Be aware that if you choose not to receive life-sustaining treatment, it does not mean you are required to forfeit palliative care, which can be administered even for patients who do not want to be kept alive. Palliative care focuses on relieving pain at the end of life, but does not help extend life.
Before you decide against receiving treatment at the end of your life, be sure you've followed steps to help you to make that informed decision.
Refusing Treatment for Financial Reasons
You might also consider refusing treatment if you have been diagnosed with a medical problem that requires very expensive treatment. You may prefer not to spend so much money. Patients make this decision when they believe treatment is beyond their means. They decide to forgo treatment instead of draining their bank accounts.
Sometimes we, as Americans who live in a for-profit healthcare system, are forced to choose between our financial health and our physical health. Our health may force us to decide whether or not to undergo a treatment that we know will clean out our savings or put us into a lifetime of debt.
So the question is - Are we allowed to choose against treatment if we know it will cost us every penny we have?
The answer is yes: Most Americans can refuse treatment when they know it will have a negative impact on their finances. However, if you are considering refusing treatment because you believe it is beyond your means, be sure you follow these steps carefully to help you make the right decision.
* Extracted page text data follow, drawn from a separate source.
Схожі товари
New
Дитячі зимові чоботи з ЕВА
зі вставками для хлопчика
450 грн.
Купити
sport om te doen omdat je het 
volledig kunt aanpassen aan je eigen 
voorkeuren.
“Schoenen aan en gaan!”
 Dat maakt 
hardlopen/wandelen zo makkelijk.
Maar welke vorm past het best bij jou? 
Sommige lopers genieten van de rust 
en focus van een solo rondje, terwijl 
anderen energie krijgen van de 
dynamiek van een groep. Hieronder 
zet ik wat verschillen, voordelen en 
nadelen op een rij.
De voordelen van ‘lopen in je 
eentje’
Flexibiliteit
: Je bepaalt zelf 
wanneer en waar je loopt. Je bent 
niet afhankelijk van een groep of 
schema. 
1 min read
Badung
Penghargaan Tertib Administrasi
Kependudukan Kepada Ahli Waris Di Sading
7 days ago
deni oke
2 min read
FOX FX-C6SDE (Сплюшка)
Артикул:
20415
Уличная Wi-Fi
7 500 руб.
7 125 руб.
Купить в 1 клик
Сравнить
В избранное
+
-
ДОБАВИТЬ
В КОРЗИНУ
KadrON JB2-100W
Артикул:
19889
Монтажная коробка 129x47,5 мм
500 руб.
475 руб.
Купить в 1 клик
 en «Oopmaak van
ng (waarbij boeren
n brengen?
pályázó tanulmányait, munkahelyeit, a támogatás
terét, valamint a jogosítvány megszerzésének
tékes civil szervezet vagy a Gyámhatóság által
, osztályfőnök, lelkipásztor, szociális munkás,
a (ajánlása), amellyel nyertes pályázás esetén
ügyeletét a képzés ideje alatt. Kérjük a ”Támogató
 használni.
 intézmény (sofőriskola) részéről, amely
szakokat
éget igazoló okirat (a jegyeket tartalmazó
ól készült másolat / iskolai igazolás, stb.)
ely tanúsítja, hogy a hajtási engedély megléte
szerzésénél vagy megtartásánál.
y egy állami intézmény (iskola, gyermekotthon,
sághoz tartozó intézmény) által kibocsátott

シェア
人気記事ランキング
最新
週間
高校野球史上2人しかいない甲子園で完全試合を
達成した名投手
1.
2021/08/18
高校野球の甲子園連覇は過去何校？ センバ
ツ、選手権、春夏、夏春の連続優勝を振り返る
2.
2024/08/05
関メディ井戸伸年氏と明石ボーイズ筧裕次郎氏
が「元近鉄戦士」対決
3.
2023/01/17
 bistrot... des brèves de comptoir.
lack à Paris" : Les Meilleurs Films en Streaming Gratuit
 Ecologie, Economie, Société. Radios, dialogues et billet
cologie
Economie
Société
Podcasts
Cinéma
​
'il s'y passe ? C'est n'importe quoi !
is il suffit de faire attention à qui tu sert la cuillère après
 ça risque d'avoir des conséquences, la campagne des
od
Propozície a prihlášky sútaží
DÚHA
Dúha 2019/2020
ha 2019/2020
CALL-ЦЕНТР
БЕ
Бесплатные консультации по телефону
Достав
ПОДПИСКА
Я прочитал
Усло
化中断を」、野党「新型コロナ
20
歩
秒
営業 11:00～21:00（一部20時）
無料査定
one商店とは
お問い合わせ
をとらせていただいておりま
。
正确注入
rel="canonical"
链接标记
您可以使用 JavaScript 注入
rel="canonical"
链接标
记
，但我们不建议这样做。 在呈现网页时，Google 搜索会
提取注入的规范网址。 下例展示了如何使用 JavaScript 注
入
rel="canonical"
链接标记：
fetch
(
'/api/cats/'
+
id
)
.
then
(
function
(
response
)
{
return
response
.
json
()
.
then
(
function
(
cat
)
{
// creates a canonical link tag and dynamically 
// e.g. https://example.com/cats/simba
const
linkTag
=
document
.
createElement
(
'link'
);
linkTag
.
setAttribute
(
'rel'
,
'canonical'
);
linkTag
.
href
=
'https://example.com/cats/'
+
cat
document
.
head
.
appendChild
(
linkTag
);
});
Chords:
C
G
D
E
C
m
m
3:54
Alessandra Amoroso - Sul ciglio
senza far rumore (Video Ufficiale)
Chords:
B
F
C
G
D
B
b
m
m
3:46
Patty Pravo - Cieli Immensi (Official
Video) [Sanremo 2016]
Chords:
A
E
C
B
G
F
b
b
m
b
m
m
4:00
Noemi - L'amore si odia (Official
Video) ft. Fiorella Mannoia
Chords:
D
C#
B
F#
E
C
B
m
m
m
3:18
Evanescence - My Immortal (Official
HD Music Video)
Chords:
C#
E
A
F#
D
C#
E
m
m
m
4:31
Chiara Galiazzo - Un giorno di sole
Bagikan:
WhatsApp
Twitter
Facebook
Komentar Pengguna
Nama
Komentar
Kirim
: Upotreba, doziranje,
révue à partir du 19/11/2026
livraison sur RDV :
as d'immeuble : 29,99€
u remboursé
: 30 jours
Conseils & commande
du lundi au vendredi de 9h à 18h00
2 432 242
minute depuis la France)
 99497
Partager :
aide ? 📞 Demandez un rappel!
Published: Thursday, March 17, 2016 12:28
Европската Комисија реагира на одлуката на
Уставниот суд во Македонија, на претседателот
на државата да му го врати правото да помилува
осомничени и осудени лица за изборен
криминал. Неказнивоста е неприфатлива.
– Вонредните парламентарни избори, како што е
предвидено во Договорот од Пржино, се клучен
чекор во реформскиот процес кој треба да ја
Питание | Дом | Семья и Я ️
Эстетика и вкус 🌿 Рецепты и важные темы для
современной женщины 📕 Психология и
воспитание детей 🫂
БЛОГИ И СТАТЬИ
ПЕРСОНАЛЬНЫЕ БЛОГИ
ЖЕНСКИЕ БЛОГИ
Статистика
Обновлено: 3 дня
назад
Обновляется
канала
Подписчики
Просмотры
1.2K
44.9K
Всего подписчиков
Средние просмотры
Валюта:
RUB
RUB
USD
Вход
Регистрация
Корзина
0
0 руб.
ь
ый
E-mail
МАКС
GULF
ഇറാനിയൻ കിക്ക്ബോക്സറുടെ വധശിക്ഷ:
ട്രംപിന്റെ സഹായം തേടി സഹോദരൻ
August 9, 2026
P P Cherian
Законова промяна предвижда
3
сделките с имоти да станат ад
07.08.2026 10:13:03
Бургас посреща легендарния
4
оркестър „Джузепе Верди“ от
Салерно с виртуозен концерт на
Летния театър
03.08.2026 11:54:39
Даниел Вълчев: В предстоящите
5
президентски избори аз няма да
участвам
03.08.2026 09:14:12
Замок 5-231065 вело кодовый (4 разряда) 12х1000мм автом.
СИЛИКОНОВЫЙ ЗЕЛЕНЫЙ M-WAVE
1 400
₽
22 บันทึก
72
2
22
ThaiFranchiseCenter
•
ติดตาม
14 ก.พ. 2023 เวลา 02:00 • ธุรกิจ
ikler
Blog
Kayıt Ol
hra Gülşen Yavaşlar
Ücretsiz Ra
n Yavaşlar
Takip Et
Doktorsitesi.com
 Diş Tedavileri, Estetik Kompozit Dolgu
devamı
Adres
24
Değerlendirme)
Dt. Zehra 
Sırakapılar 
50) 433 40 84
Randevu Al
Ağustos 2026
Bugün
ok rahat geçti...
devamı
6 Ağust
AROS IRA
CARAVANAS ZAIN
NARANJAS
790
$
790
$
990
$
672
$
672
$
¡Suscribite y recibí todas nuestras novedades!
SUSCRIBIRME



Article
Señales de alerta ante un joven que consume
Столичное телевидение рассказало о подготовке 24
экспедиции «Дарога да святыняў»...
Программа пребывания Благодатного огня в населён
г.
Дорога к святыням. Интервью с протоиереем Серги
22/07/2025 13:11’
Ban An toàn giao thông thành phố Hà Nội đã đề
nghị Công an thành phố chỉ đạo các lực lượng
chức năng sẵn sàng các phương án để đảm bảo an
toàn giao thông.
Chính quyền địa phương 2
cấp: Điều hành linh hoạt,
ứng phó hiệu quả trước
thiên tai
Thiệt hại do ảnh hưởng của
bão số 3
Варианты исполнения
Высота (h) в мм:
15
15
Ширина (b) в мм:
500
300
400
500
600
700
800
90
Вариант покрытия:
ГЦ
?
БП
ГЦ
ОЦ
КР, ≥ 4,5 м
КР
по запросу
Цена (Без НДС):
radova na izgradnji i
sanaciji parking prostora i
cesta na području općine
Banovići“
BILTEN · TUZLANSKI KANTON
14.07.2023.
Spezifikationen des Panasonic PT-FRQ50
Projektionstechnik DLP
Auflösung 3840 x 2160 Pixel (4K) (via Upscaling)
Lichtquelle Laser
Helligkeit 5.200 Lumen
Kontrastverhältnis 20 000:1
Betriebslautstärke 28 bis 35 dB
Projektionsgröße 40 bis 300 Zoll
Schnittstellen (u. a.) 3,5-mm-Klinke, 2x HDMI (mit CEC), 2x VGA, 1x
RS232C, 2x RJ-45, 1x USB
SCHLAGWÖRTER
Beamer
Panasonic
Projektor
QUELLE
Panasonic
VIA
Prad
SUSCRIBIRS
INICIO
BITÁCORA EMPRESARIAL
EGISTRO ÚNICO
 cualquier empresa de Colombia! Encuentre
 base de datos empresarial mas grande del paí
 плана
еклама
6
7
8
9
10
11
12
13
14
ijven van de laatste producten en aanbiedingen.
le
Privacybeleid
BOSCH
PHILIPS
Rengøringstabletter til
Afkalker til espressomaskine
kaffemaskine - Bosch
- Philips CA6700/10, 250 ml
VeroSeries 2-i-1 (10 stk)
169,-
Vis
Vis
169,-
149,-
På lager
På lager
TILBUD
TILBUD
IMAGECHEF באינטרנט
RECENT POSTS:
Using Religion to Refuse Treatment
Followers of two Christian religions - Jehovah's Witnesses and Christian Scientists - plus a few other non-affiliated churches in different parts of the United States - may be willing to undergo some forms of treatment, but restrict or deny other forms based on their religious beliefs. Each offers clear guidelines for making that determination.
Adults may rely on their church affiliation and its tenets to refuse treatment for themselves if they choose. However, they have less legal standing when it comes to making those choices for their children. Several court cases regarding children with different diseases and medical needs have addressed the legality of refusing treatment based on religious reasons, with varying outcomes.
Bottom LineThose are the circumstances under which patients may make a decision not to be treated. If you are trying to make a refusal decision yourself:
- Call on a professional shared decision making expert to help you make this difficult decision. The shared decision making process helps you weigh your values and beliefs against your options to make the choice that is best for you.
- Be sure you aren't a patient who is not allowed to refuse medical treatment.
- Take steps to be sure you are making an informed decision.